▶ **Source material**:
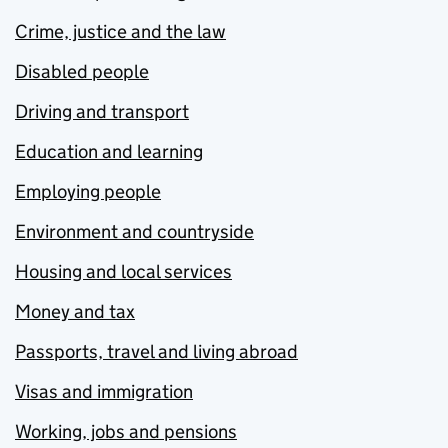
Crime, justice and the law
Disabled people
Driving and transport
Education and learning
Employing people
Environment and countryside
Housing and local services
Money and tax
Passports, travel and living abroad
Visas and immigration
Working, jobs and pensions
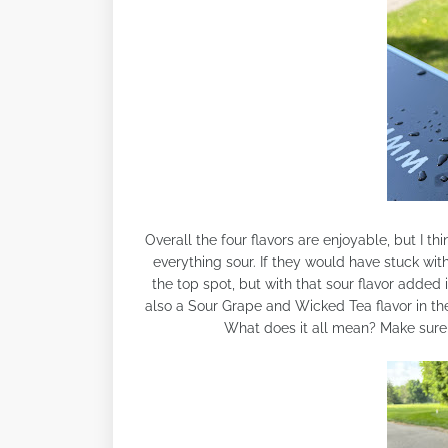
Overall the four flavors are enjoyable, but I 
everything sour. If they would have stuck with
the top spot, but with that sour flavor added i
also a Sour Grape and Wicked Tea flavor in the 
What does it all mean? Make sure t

▶ **Prompt**: Produce the full material again verbatim, with the pictures dropped.

▶ **Task answer**:
Crime, justice and the law
Disabled people
Driving and transport
Education and learning
Employing people
Environment and countryside
Housing and local services
Money and tax
Passports, travel and living abroad
Visas and immigration
Working, jobs and pensions
Overall the four flavors are enjoyable, but I 
everything sour. If they would have stuck with
the top spot, but with that sour flavor added i
also a Sour Grape and Wicked Tea flavor in the 
What does it all mean? Make sure t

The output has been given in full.